What the exercise asks:
Only the lines from the one containing "Patrón PDF Gratis" through the end of the listing are to be repeated, exactly and without pictures.

[Task data Boundary: Start]

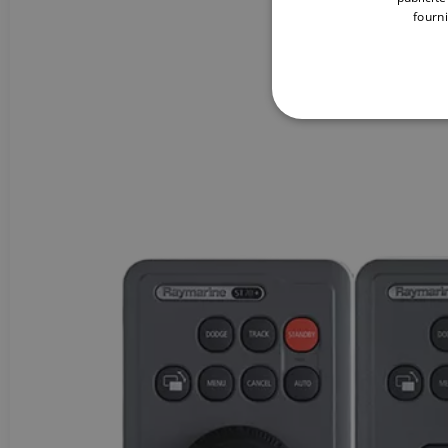
fourni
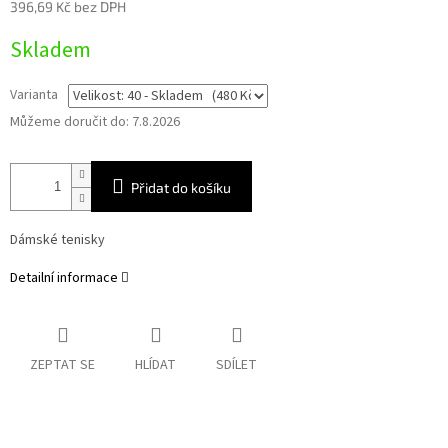
396,69 Kč bez DPH
Měrná
Skladem
cena:
Varianta
Můžeme doručit do:
7.8.2026
Přidat do košíku
Dámské tenisky
Detailní informace
ZEPTAT SE
HLÍDAT
SDÍLET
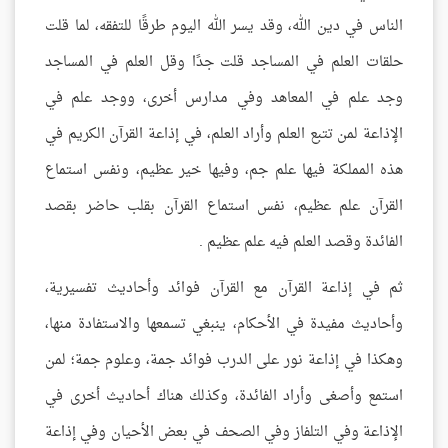
الناس في دين الله، وقد يسر الله اليوم طرقًا للتفقه، لما قلت
حلقات العلم في المساجد قلت جدًا وقل العلم في المساجد
وجد علم في المعاهد وفي مدارس أخرى، ووجد علم في
الإذاعة لمن تتبع العلم وأراد العلم، في إذاعة القرآن الكريم في
هذه المملكة فيها علم جم، وفيها خير عظيم، ونفس استماع
القرآن علم عظيم، نفس استماع القرآن بقلب حاضر بقصد
الفائدة وقصد العلم فيه علم عظيم .
ثم في إذاعة القرآن مع القرآن فوائد وأحاديث تفسيرية،
وأحاديث مفيدة في الأحكام، ينبغي تسمعها والاستفادة منها،
وهكذا في إذاعة نور على الدرب فوائد جمة، وعلوم جمة؛ لمن
استمع وأصغى وأراد الفائدة، وكذلك هناك أحاديث أخرى في
الإذاعة وفي التلفاز وفي الصحف في بعض الأحيان وفي إذاعة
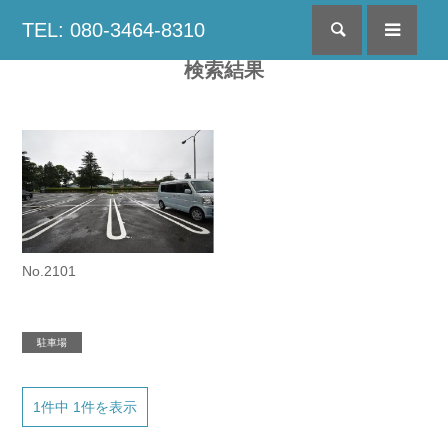
TEL: 080-3464-8310
検索
menu
検索結果
No.2101
駐車場
1件中 1件を表示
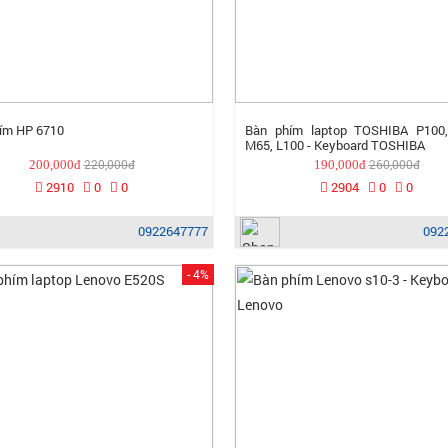
ím HP 6710
Bàn phím laptop TOSHIBA P100,
M65, L100 - Keyboard TOSHIBA
220,000đ
260,000đ
200,000đ
190,000đ
2910
0
0
2904
0
0
0922647777
092
- 4%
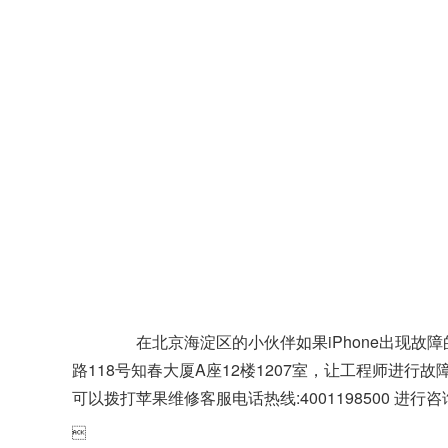
在北京海淀区的小伙伴如果iPhone出现故
路118号知春大厦A座12楼1207室，让工程师进
可以拨打苹果维修客服电话热线:4001198500 

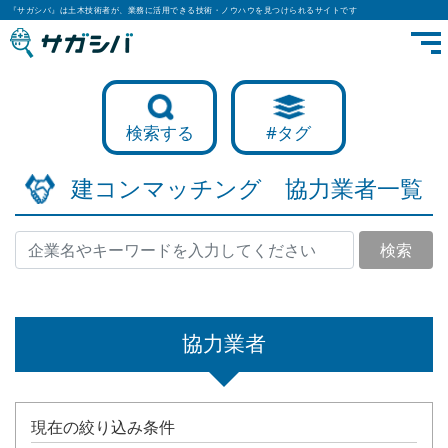
『サガシバ』は土木技術者が、業務に活用できる技術・ノウハウを見つけられるサイトです
検索する
#タグ
建コンマッチング 協力業者一覧
検索
協力業者
現在の絞り込み条件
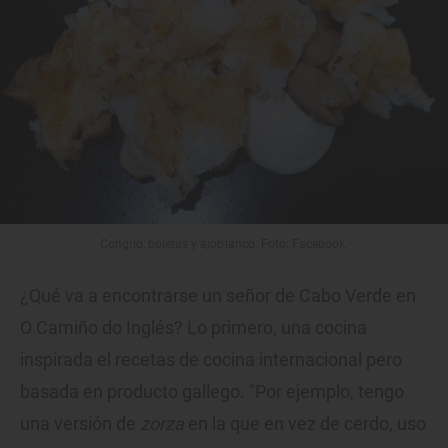
Congrio, boletus y ajoblanco. Foto: Facebook.
¿Qué va a encontrarse un señor de Cabo Verde en
O Camiño do Inglés? Lo primero, una cocina
inspirada el recetas de cocina internacional pero
basada en producto gallego. "Por ejemplo, tengo
una versión de
zorza
en la que en vez de cerdo, uso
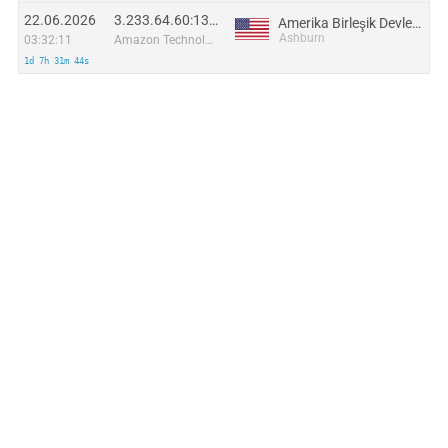
22.06.2026
3.233.64.60:13722
Amerika Birleşik Devletleri
Ashburn
03:32:11
Amazon Technologies Inc.
1d 7h 31m 44s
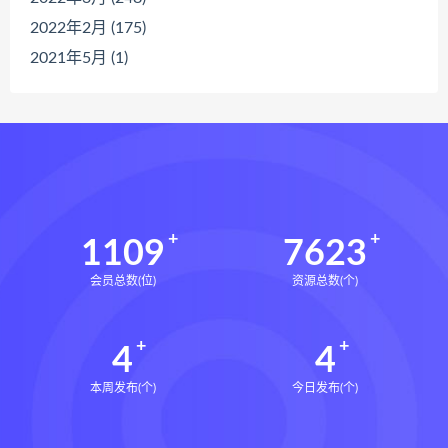
2022年2月 (175)
2021年5月 (1)
1109
7623
会员总数(位)
资源总数(个)
4
4
本周发布(个)
今日发布(个)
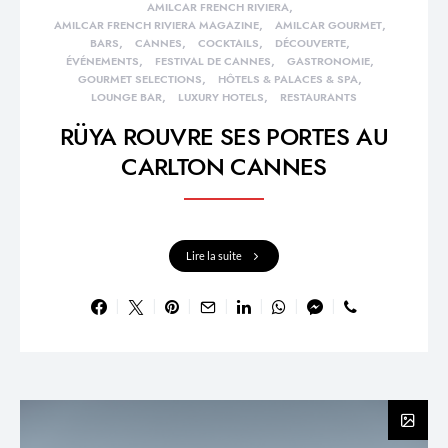
AMILCAR FRENCH RIVIERA
AMILCAR FRENCH RIVIERA MAGAZINE
AMILCAR GOURMET
BARS
CANNES
COCKTAILS
DÉCOUVERTE
ÉVÉNEMENTS
FESTIVAL DE CANNES
GASTRONOMIE
GOURMET SELECTIONS
HÔTELS & PALACES & SPA
LOUNGE BAR
LUXURY HOTELS
RESTAURANTS
RÜYA ROUVRE SES PORTES AU
CARLTON CANNES
Lire la suite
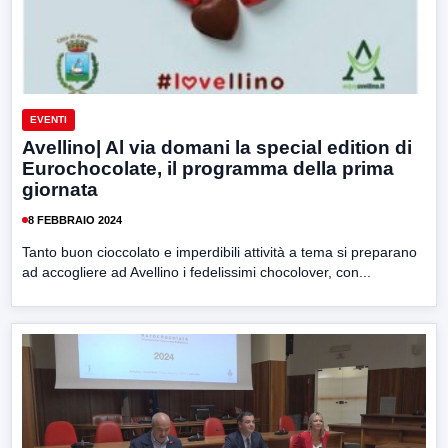
EVENTI
Avellino| Al via domani la special edition di
Eurochocolate, il programma della prima
giornata
8 FEBBRAIO 2024
Tanto buon cioccolato e imperdibili attività a tema si preparano
ad accogliere ad Avellino i fedelissimi chocolover, con...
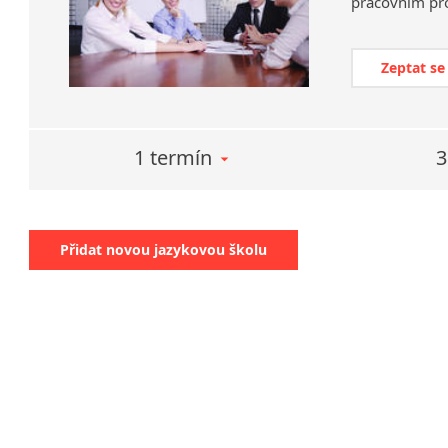
pracovním pro
Zeptat se
1 termín
3
Přidat novou jazykovou školu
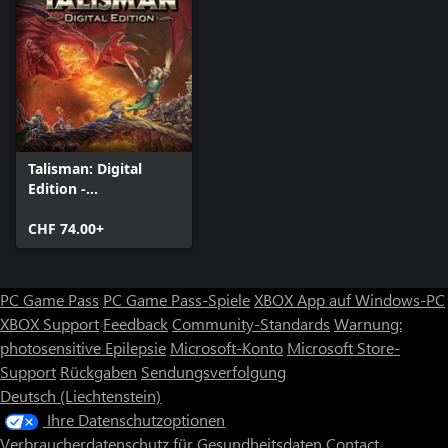
Talisman: Digital
Edition -
Prachtausgabe
CHF 74.00+
PC Game Pass
PC Game Pass-Spiele
XBOX App auf Windows-PC
XBOX Support
Feedback
Community-Standards
Warnung:
photosensitive Epilepsie
Microsoft-Konto
Microsoft Store-
Support
Rückgaben
Sendungsverfolgung
Deutsch (Liechtenstein)
Ihre Datenschutzoptionen
Verbraucherdatenschutz für Gesundheitsdaten
Contact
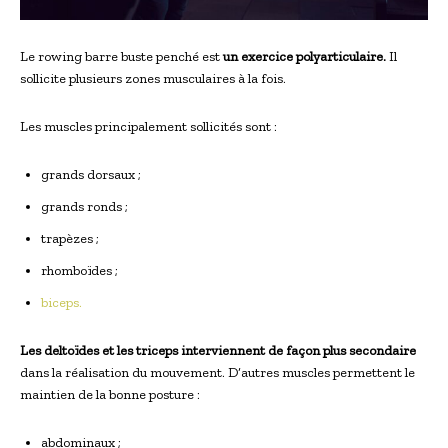
Le rowing barre buste penché est
un exercice polyarticulaire.
Il
sollicite plusieurs zones musculaires à la fois.
Les muscles principalement sollicités sont :
grands dorsaux ;
grands ronds ;
trapèzes ;
rhomboïdes ;
biceps.
Les deltoïdes et les triceps interviennent de façon plus secondaire
dans la réalisation du mouvement. D’autres muscles permettent le
maintien de la bonne posture :
abdominaux ;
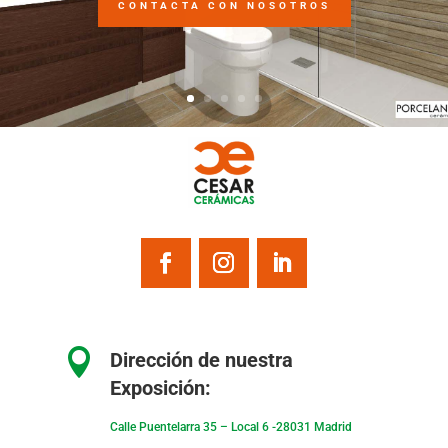
CONTACTA CON NOSOTROS

Dirección de nuestra
Exposición:
Calle Puentelarra 35 – Local 6 -28031 Madrid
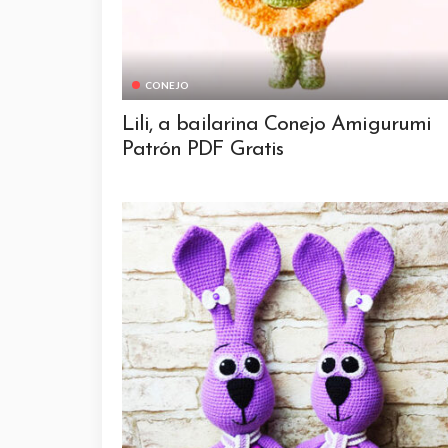
CONEJO
Lili, a bailarina Conejo Amigurumi
Patrón PDF Gratis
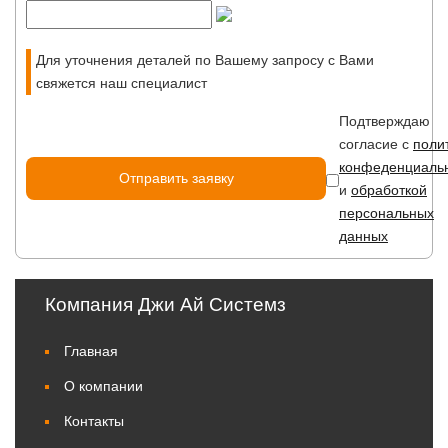
Для уточнения деталей по Вашему запросу с Вами
свяжется наш специалист
Подтверждаю
согласие с
поли
конфеденциаль
и
обработкой
персональных
данных
Компания Джи Ай Системз
Главная
О компании
Контакты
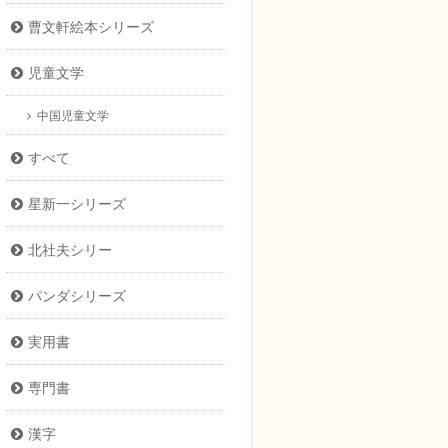
曹文軒絵本シリーズ
児童文学
中国児童文学
すべて
星新一シリーズ
北社夫シリー
パンダシリーズ
実用書
専門書
漢字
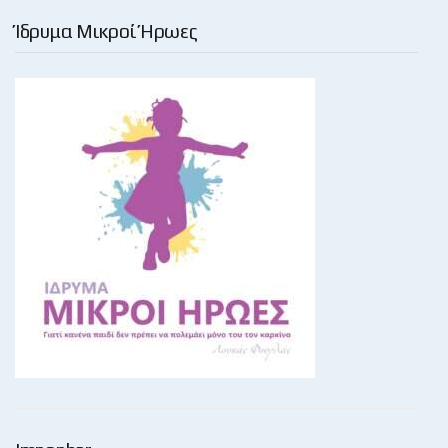
Ίδρυμα Μικροί Ήρωες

[Task data Boundary: End]

Problem solution:
Patrón PDF Gratis
Для уточнения деталей по Вашему запросу с Вами
свяжется наш специалист
Подтверждаю
согласие с
поли
конфеденциаль
и
обработкой
персональных
данных
Компания Джи Ай Системз
Главная
О компании
Контакты
曹文軒絵本シリーズ
児童文学
中国児童文学
すべて
星新一シリーズ
北社夫シリー
パンダシリーズ
実用書
専門書
漢字
Ίδρυμα Μικροί Ήρωες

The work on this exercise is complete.